Sursum Corda | 2018
In collaboration with W Washington D.C., Artist’s Proof is pleased to announce the exhibition Sursum Corda: Lift Up Your Heart, featuring D.C. Street artist Alicia “Decoy” Cosnahan. As a street artist and an arts educator, Cosnahan sees her role as more than just a teacher but showing the children living around Sursum Corda a world beyond their neighborhood. Through this curated selection of paintings, Alicia Cosnahan provides a visual story about her own experiences, the children, their neighborhood, and this community that has all been brought together by art within this small quadrant in D.C in this latest series Sursum Corda: Lift up your heart. Please join us for the opening reception Wednesday, May 16, 2018, at 6 PM in the Living Room of the iconic W Washington D.C. located at 515 15th St NW, Washington, D.C. 20004. During the opening Tristian, one of Cosnahan's students at the Perry School Community Services Center and the subject of "Perry School Trist," will be painting live. The exhibition will be on view from May 9, 2018, to July 31, 2018.
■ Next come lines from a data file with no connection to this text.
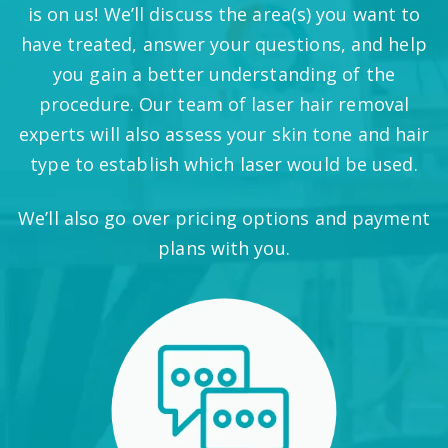
is on us! We’ll discuss the area(s) you want to
have treated, answer your questions, and help
you gain a better understanding of the
procedure. Our team of laser hair removal
experts will also assess your skin tone and hair
type to establish which laser would be used.
We’ll also go over pricing options and payment
plans with you.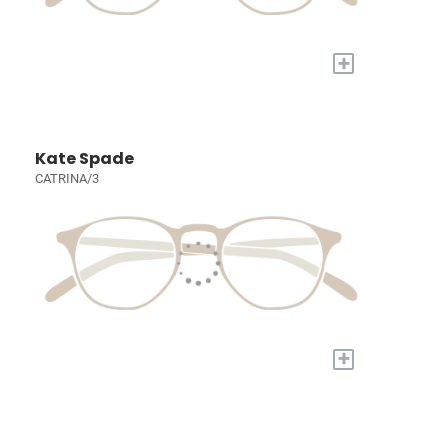
+
Kate Spade
CATRINA/3
+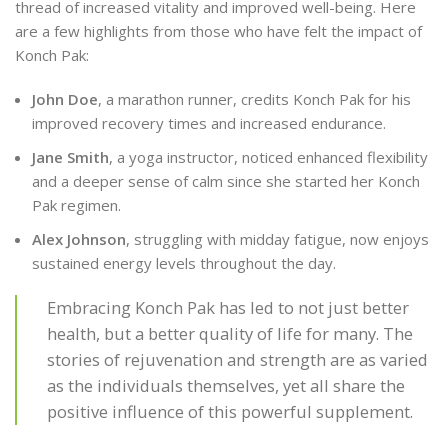
thread of increased vitality and improved well-being. Here
are a few highlights from those who have felt the impact of
Konch Pak:
John Doe
, a marathon runner, credits Konch Pak for his
improved recovery times and increased endurance.
Jane Smith
, a yoga instructor, noticed enhanced flexibility
and a deeper sense of calm since she started her Konch
Pak regimen.
Alex Johnson
, struggling with midday fatigue, now enjoys
sustained energy levels throughout the day.
Embracing Konch Pak has led to not just better
health, but a better quality of life for many. The
stories of rejuvenation and strength are as varied
as the individuals themselves, yet all share the
positive influence of this powerful supplement.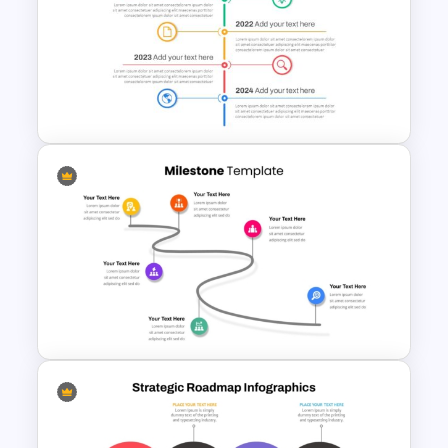
6 Step Horizontal Process
Flow Diagram Template PPT &
Google Slides
Vertical Timeline Powerpoint
Template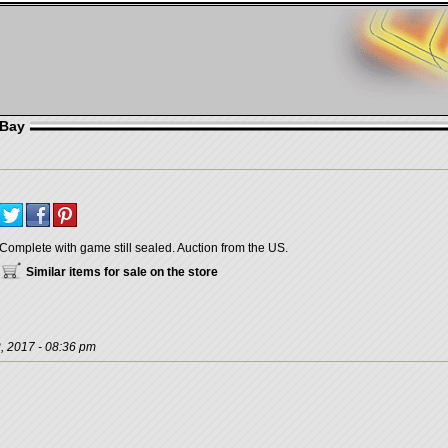
eBay
Complete with game still sealed. Auction from the US.
Similar items for sale on the store
, 2017 - 08:36 pm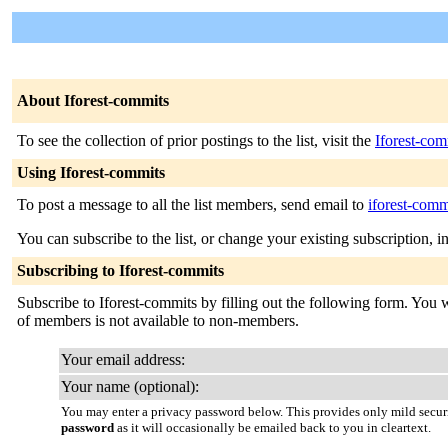
About Iforest-commits
To see the collection of prior postings to the list, visit the
Iforest-com
Using Iforest-commits
To post a message to all the list members, send email to
iforest-comm
You can subscribe to the list, or change your existing subscription, i
Subscribing to Iforest-commits
Subscribe to Iforest-commits by filling out the following form. You wi
of members is not available to non-members.
Your email address:
Your name (optional):
You may enter a privacy password below. This provides only mild securi
password
as it will occasionally be emailed back to you in cleartext.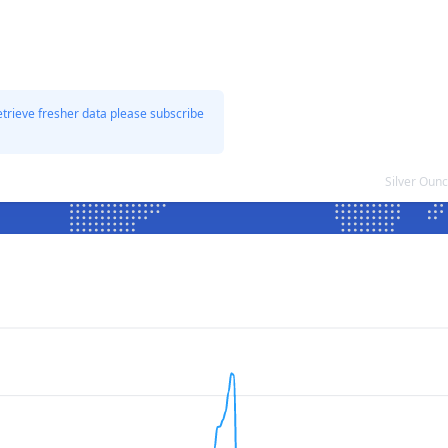
etrieve fresher data please subscribe
Silver Oun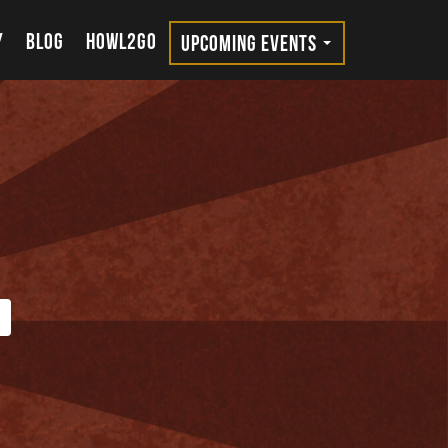
Y
BLOG
HOWL2GO
UPCOMING EVENTS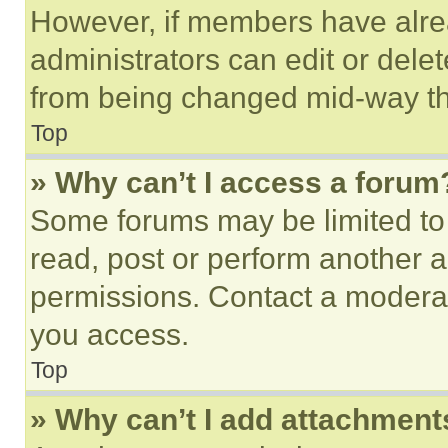
However, if members have alre
administrators can edit or delete
from being changed mid-way th
Top
» Why can’t I access a forum
Some forums may be limited to 
read, post or perform another 
permissions. Contact a moderat
you access.
Top
» Why can’t I add attachment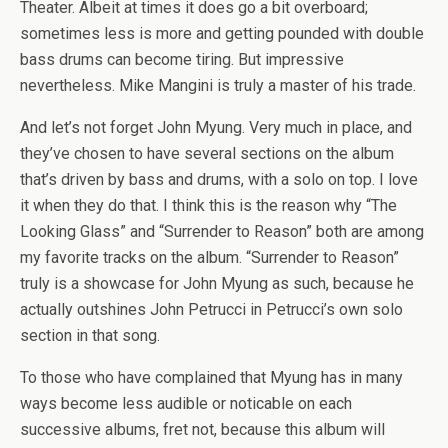
Theater. Albeit at times it does go a bit overboard;
sometimes less is more and getting pounded with double
bass drums can become tiring. But impressive
nevertheless. Mike Mangini is truly a master of his trade.
And let’s not forget John Myung. Very much in place, and
they’ve chosen to have several sections on the album
that’s driven by bass and drums, with a solo on top. I love
it when they do that. I think this is the reason why “The
Looking Glass” and “Surrender to Reason” both are among
my favorite tracks on the album. “Surrender to Reason”
truly is a showcase for John Myung as such, because he
actually outshines John Petrucci in Petrucci’s own solo
section in that song.
To those who have complained that Myung has in many
ways become less audible or noticable on each
successive albums, fret not, because this album will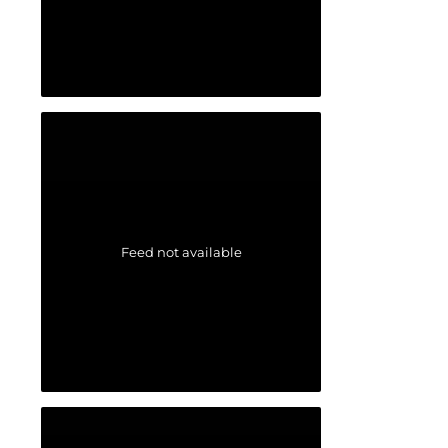
Feed not available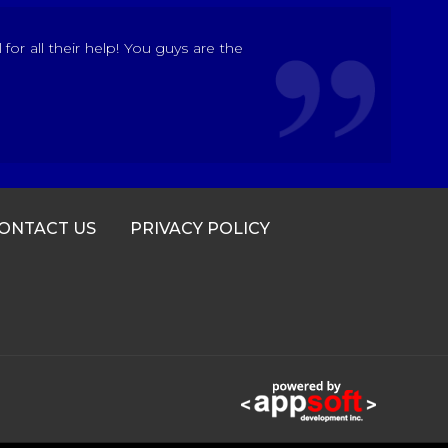
r all their help! You guys are the
ONTACT US
PRIVACY POLICY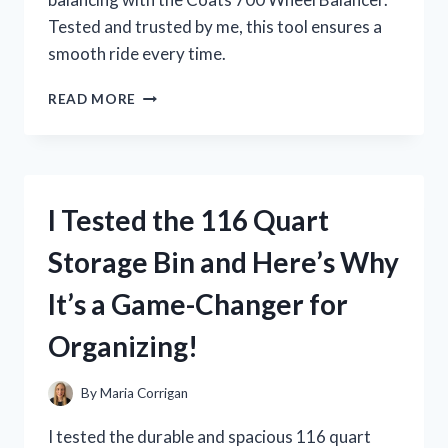
Tested and trusted by me, this tool ensures a
smooth ride every time.
I
READ MORE
TESTED
THE
COATS
700
WHEEL
I Tested the 116 Quart
BALANCER
AND
Storage Bin and Here’s Why
HERE’S
WHY
It’s a Game-Changer for
IT’S
A
Organizing!
MUST-
HAVE
FOR
By
Maria Corrigan
ANY
AUTO
I tested the durable and spacious 116 quart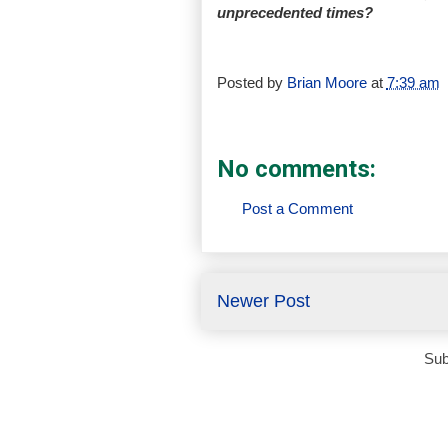
unprecedented times?
Posted by
Brian Moore
at
7:39 am
No comments:
Post a Comment
Newer Post
Sub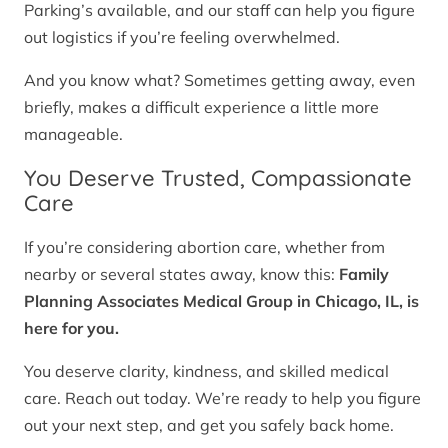
Parking’s available, and our staff can help you figure
out logistics if you’re feeling overwhelmed.
And you know what? Sometimes getting away, even
briefly, makes a difficult experience a little more
manageable.
You Deserve Trusted, Compassionate
Care
If you’re considering abortion care, whether from
nearby or several states away, know this:
Family
Planning Associates Medical Group in Chicago, IL, is
here for you.
You deserve clarity, kindness, and skilled medical
care. Reach out today. We’re ready to help you figure
out your next step, and get you safely back home.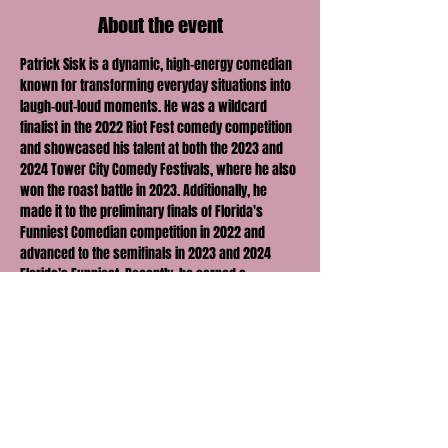
About the event
Patrick Sisk is a dynamic, high-energy comedian 
known for transforming everyday situations into 
laugh-out-loud moments. He was a wildcard 
finalist in the 2022 Riot Fest comedy competition 
and showcased his talent at both the 2023 and 
2024 Tower City Comedy Festivals, where he also 
won the roast battle in 2023. Additionally, he 
made it to the preliminary finals of Florida's 
Funniest Comedian competition in 2022 and 
advanced to the semifinals in 2023 and 2024 
Florida’s Funniest. Recently, he earned a 
nomination as one of "Orlando's Best Local 
Comedians" for the second consecutive year 
(2023-2024). Come see why people call him a 
“Bowling ball of comedy!”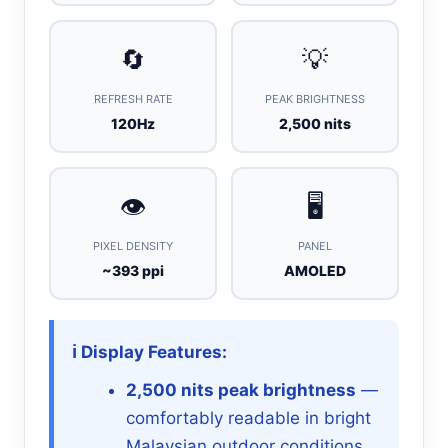
🔄
💡
REFRESH RATE
PEAK BRIGHTNESS
120Hz
2,500 nits
👁️
🖥️
PIXEL DENSITY
PANEL
~393 ppi
AMOLED
ℹ️ Display Features:
2,500 nits peak brightness
—
comfortably readable in bright
Malaysian outdoor conditions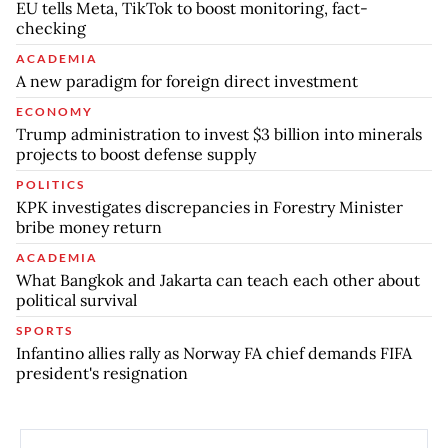
EU tells Meta, TikTok to boost monitoring, fact-
checking
ACADEMIA
A new paradigm for foreign direct investment
ECONOMY
Trump administration to invest $3 billion into minerals
projects to boost defense supply
POLITICS
KPK investigates discrepancies in Forestry Minister
bribe money return
ACADEMIA
What Bangkok and Jakarta can teach each other about
political survival
SPORTS
Infantino allies rally as Norway FA chief demands FIFA
president's resignation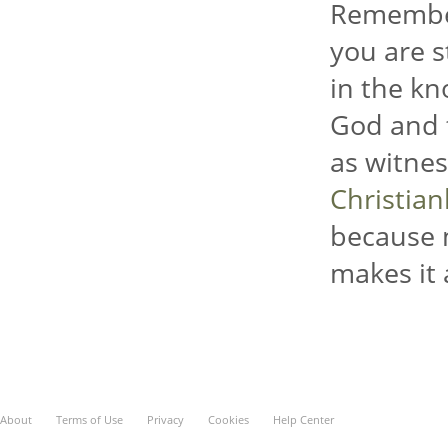
Remember
you are s
in the kn
God and t
as witnes
Christia
because 
makes it 
About
Terms of Use
Privacy
Cookies
Help Center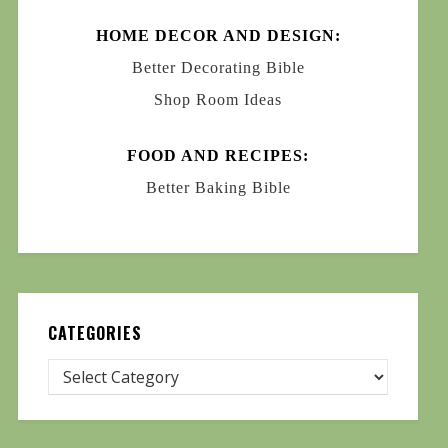
HOME DECOR AND DESIGN:
Better Decorating Bible
Shop Room Ideas
FOOD AND RECIPES:
Better Baking Bible
CATEGORIES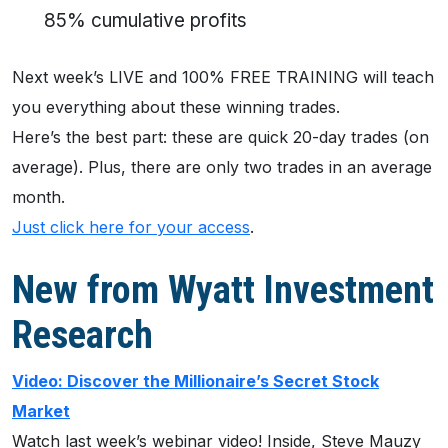
85% cumulative profits
Next week’s LIVE and 100% FREE TRAINING will teach
you everything about these winning trades.
Here’s the best part: these are quick 20-day trades (on
average). Plus, there are only two trades in an average
month.
Just click here for your access
.
New from Wyatt Investment
Research
Video: Discover the Millionaire’s Secret Stock
Market
Watch last week’s webinar video! Inside, Steve Mauzy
Alicia “Decoy” Cosnahan provides a visual narrative of the many shared experiences and the people who have considerably influenced her as an individual and as an artist. Through the eyes of the artist, we see the people, the places, and senses of the Sursum Corda neighborhood. Cosnahan works with students at the Perry School Community Services Center, an after-school art program she runs in the Sursum Corda neighborhood in Washington. The program is more than just teaching kids art and art history; it is about sharing the history of the Washington, D.C. street art and those artists whom significantly influenced her artistic process. Cosnahan's students study an artist's style, the mediums they use and what moments in history played a role in that artist's journey. The students then take their interpretation of the artist and create their paintings. These qualities evident in her latest work, "Perry School Trist," which depicts one of her students working on his piece, emulating the style of DC street art legend Cool Disco Dan and go-go culture. Tristian, the subject of the piece, first starts with painting the red brick, referencing the street, where Cool Disco Dan worked. Then using a stencil, he paints on "Cool Disco Dan" iconic tag. Furthering the connection to the city, the kids, and the street, Her paintings celebrates not only the local art legends from the past but continues this discourse on supporting the contemporary local artists within our District.
Cosnahan captures the strength of a child's spirit, their eagerness to succeed, and the joy of a child's imagination through these life-size works on canvas. From a street corner with abandoned toys, a girl roller skating on a hot summer day and a ten-year-old girl with an oversized yellow bow each piece further the emotional connection between the artist and the children. As a street artist, her style utilizes the significance of symbolic imagery to convey the story with simplicity and frankness. Depicting a flat rendering style and rudimentary expression of perspective, Cosnahan provides a visual documentary of this community, "It is about celebrating DC and the individuals who make it so great," she explains. These stories are what makes Cosnahan's DC experience so unique. Through abstract representation of this neighborhood and street scenes, she captures the spirit of the community and those cherished moments shared.